As regards the heat consumed in evaporation; it requires about 1000 times as much heat to convert 1 lb. of water into vapour, as it does to raise the temperature of the same quantity 1° F. At least as much heat as this must be supplied if the air which has been used in drying is to retain the same temperature it had at the outset, and therefore if a turret is to keep at a higher temperature than the air, which is necessary to create a draught, this is the minimum amount of heat which must be supplied per pound of water to be evaporated. In practice much more will be needed.

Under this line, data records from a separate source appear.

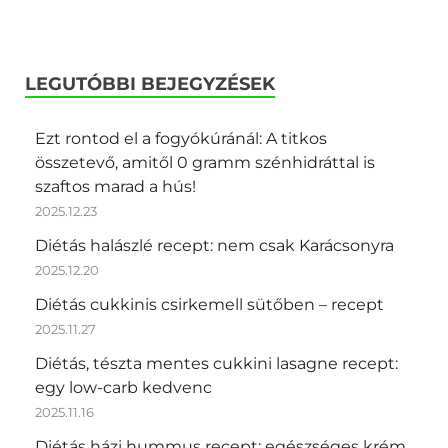
LEGUTÓBBI BEJEGYZÉSEK
Ezt rontod el a fogyókúránál: A titkos
összetevő, amitől 0 gramm szénhidráttal is
szaftos marad a hús!
2025.12.23
Diétás halászlé recept: nem csak Karácsonyra
2025.12.20
Diétás cukkinis csirkemell sütőben – recept
2025.11.27
Diétás, tészta mentes cukkini lasagne recept:
egy low-carb kedvenc
2025.11.16
Diétás házi hummus recept: egészséges krém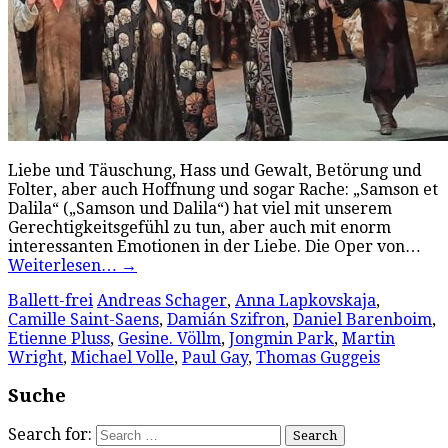
Liebe und Täuschung, Hass und Gewalt, Betörung und
Folter, aber auch Hoffnung und sogar Rache: „Samson et
Dalila“ („Samson und Dalila“) hat viel mit unserem
Gerechtigkeitsgefühl zu tun, aber auch mit enorm
interessanten Emotionen in der Liebe. Die Oper von…
Weiterlesen…
→
Ballett-frei
Andreas Schager
,
Anna Lapkovskaja
,
Camille Saint-Saens
,
Damián Szifron
,
Daniel Barenboim
,
Etienne Pluss
,
Gesine. Völlm
,
Jongmin Park
,
Martin
Wright
,
Michael Volle
,
Paul Gay
,
Thomas Guggeis
Suche
Search for: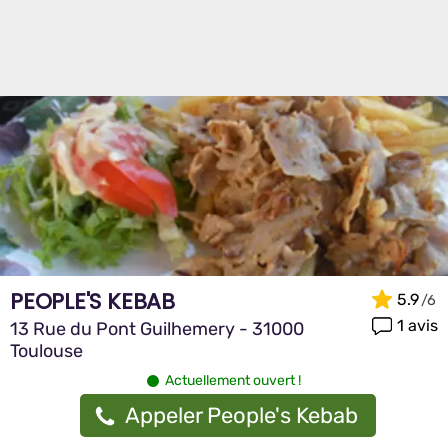
PEOPLE'S KEBAB
5.9
1 avis
13 Rue du Pont Guilhemery - 31000
Toulouse
Actuellement ouvert !
Appeler People's Kebab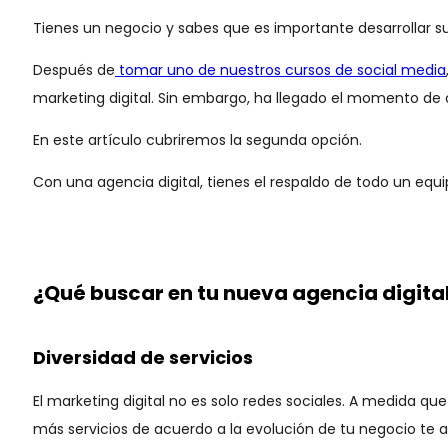
Tienes un negocio y sabes que es importante desarrollar su
Después de
tomar uno de nuestros cursos de social media
marketing digital. Sin embargo, ha llegado el momento de 
En este artículo cubriremos la segunda opción.
Con una agencia digital, tienes el respaldo de todo un equi
¿Qué buscar en tu nueva agencia digita
Diversidad de servicios
El marketing digital no es solo redes sociales. A medida q
más servicios de acuerdo a la evolución de tu negocio te 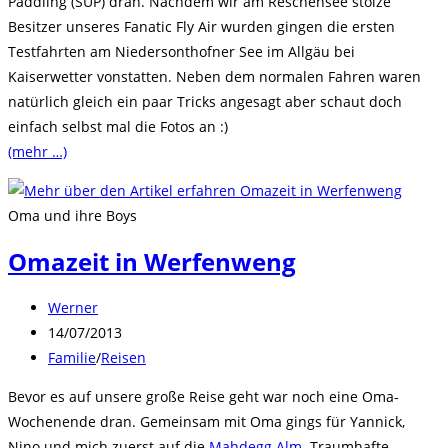
Paddling (SUP) dran. Nachdem wir am Reschensee stolze
Besitzer unseres Fanatic Fly Air wurden gingen die ersten
Testfahrten am Niedersonthofner See im Allgäu bei
Kaiserwetter vonstatten. Neben dem normalen Fahren waren
natürlich gleich ein paar Tricks angesagt aber schaut doch
einfach selbst mal die Fotos an :)
(mehr …)
Oma und ihre Boys
Omazeit in Werfenweng
Beitrags-
Werner
Autor:
Beitrag
14/07/2013
veröffentlicht:
Beitrags-
Familie
/
Reisen
Kategorie:
Bevor es auf unsere große Reise geht war noch eine Oma-
Wochenende dran. Gemeinsam mit Oma gings für Yannick,
Nino und mich zuerst auf die
Mahdegg Alm
. Traumhafte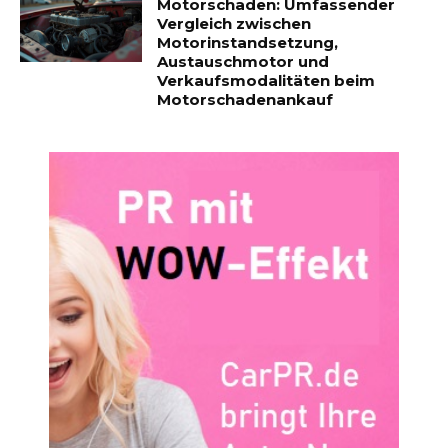
Motorschaden: Umfassender
Vergleich zwischen
Motorinstandsetzung,
Austauschmotor und
Verkaufsmodalitäten beim
Motorschadenankauf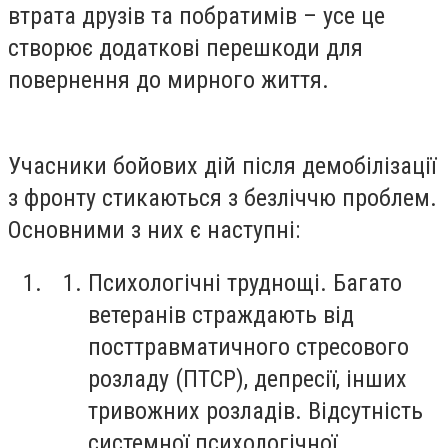
втрата друзів та побратимів – усе це
створює додаткові перешкоди для
повернення до мирного життя.
Учасники бойових дій після демобілізації
з фронту стикаються з безліччю проблем.
Основними з них є наступні:
Психологічні труднощі. Багато
ветеранів страждають від
посттравматичного стресового
розладу (ПТСР), депресії, інших
тривожних розладів. Відсутність
системної психологічної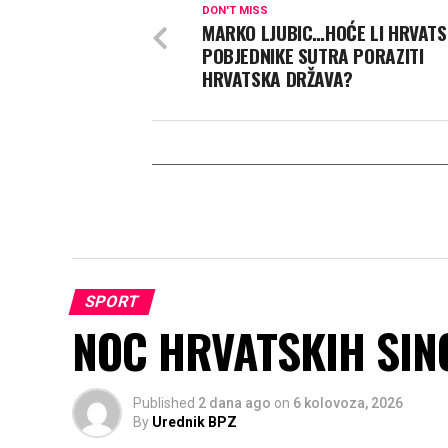
DON'T MISS
MARKO LJUBIC…HOĆE LI HRVATS
POBJEDNIKE SUTRA PORAZITI
HRVATSKA DRŽAVA?
SPORT
NOC HRVATSKIH SIN
Published
2 dana ago
on
6 kolovoza, 2026
By
Urednik BPZ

The following table shows the heat given out by different sizes of pipes at different temperatures, and steam pressures, in units equal to the heat required to raise 1 lb. of water 1° F., and the cubic feet of air which they will heat.[V]

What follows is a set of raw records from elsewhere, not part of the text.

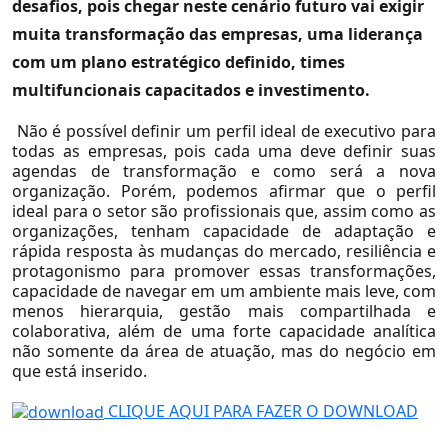
desafios, pois chegar neste cenário futuro vai exigir
muita transformação das empresas, uma liderança
com um plano estratégico definido, times
Na Mídia
multifuncionais capacitados e investimento.
Não é possível definir um perfil ideal de executivo para
todas as empresas, pois cada uma deve definir suas
agendas de transformação e como será a nova
organização. Porém, podemos afirmar que o perfil
ideal para o setor são profissionais que, assim como as
organizações, tenham capacidade de adaptação e
rápida resposta às mudanças do mercado, resiliência e
protagonismo para promover essas transformações,
capacidade de navegar em um ambiente mais leve, com
menos hierarquia, gestão mais compartilhada e
colaborativa, além de uma forte capacidade analítica
não somente da área de atuação, mas do negócio em
que está inserido.
CLIQUE AQUI PARA FAZER O DOWNLOAD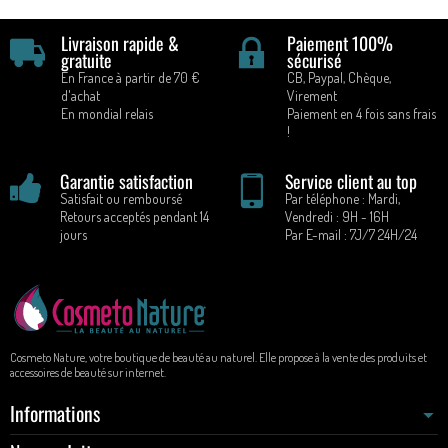
Livraison rapide &
Paiement 100%
gratuite
sécurisé
En France à partir de 70 €
CB, Paypal, Chèque,
d'achat
Virement
En mondial relais
Paiement en 4 fois sans frais
!
Garantie satisfaction
Service client au top
Satisfait ou remboursé
Par téléphone : Mardi,
Retours acceptés pendant 14
Vendredi : 9H - 16H
jours
Par E-mail : 7J/7 24H/24
Cosmeto Nature, votre boutique de beauté au naturel. Elle propose à la vente des produits et
accessoires de beauté sur internet.
Informations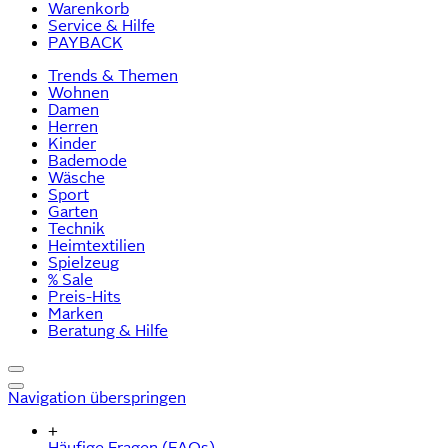
Warenkorb
Service & Hilfe
PAYBACK
Trends & Themen
Wohnen
Damen
Herren
Kinder
Bademode
Wäsche
Sport
Garten
Technik
Heimtextilien
Spielzeug
% Sale
Preis-Hits
Marken
Beratung & Hilfe
Navigation überspringen
+
Häufige Fragen (FAQs)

[V] To illustrate the use of such tables, the following example may be given. To dry 100 butts in a turret, each containing 20 lb. of moisture, at least 20 × 1000 × 100 = 2,000,000 units of heat will be required to replace the loss by evaporation alone. As a 4-in. pipe at 300° gives off 669 units per foot per hour (see Table III.), about 125 ft. would give off 2,000,000 units per day. If we compare this with Mr. Hepburn's practical experience, supposing the 4 working floors of his turret to hold 100 butts each (a low estimate), and to dry in 10 days; we have 540 ft. for 40 butts or 1350 ft. for 100 butts a day; showing that more than 10 times the minimum is required in practice. Of course this allows for weather in which the air must be heated considerably before it will dry at all, for heat that escapes uselessly at the top and sides of the building, and for the fact that the pipes are not heated the whole time, and probably, on the average, to a much lower temperature.
Table III.—Heating Effect of Pipes freely exposed to Air at 60° F.

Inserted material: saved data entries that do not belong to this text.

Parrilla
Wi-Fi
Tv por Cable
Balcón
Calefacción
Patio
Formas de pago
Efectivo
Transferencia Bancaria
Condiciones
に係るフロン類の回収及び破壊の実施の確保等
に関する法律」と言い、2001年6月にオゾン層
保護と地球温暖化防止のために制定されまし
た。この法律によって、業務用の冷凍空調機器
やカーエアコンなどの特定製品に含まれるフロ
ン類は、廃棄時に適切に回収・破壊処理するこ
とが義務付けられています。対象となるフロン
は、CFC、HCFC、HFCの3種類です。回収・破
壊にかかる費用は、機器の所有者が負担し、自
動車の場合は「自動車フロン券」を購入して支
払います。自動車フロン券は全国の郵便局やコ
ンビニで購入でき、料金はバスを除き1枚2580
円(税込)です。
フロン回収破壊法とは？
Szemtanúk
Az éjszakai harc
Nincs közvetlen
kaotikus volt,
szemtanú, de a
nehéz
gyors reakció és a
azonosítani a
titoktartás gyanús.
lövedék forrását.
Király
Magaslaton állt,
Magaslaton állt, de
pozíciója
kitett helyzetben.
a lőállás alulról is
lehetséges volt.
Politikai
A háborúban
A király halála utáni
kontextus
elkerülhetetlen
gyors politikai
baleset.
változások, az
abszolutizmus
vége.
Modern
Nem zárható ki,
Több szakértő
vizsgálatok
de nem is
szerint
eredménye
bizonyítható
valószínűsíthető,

| Temp. of Pipe. | Pressure of Steam per In. | Units of Heat per Ft.-run of Pipe per Hour. | Cub. Ft. of Air at 60° F. (151/2° C.) heated 1° per Ft.-run of Pipe per Hour. | ||||||
| 2 in. | 3 in. | 4 in. | 6 in. | 2 in. | 3 in. | 4 in. | 6 in. | ||
| ° F. | lb. | ||||||||
| 300 | 53 | 403 | 545 | 669 | 938 | 22235 | 28713 | 36919 | 51760 |
| 280 | 35 | 355 | 480 | 587 | 825 | 19582 | 26490 | 32387 | 45521 |
| 260 | 21 | 312 | 421 | 515 | 723 | 17218 | 23233 | 28421 | 39952 |
| 240 | 10 | 271 | 366 | 448 | 627 | 14946 | 20199 | 24717 | 34594 |
| 220 | 2·5 | 233 | 313 | 384 | 537 | 12858 | 17271 | 21184 | 29629 |
| 200 | .. | 195 | 263 | 322 | 452 | 10775 | 14507 | 17780 | 24967 |
| 180 | .. | 160 | 216 | 264 | 369 | 8830 | 11920 | 14573 | 20368 |
| 160 | .. | 128 | 172 | 210 | 295 | 7070 | 9487 | 11590 | 16300 |
It may be taken that 1/20 of the above volumes may be heated 20°, from 50° F. to 70° F., and so on; but if the average temperature is higher than 60° F., the duty will be less, and to obtain the same effect the pipe must be heated so much hotter as to keep the same difference as before between the pipe and air. Thus a pipe at 300° F. will only heat as much air at 80° F. as one of 280° F. will of air at 60° F.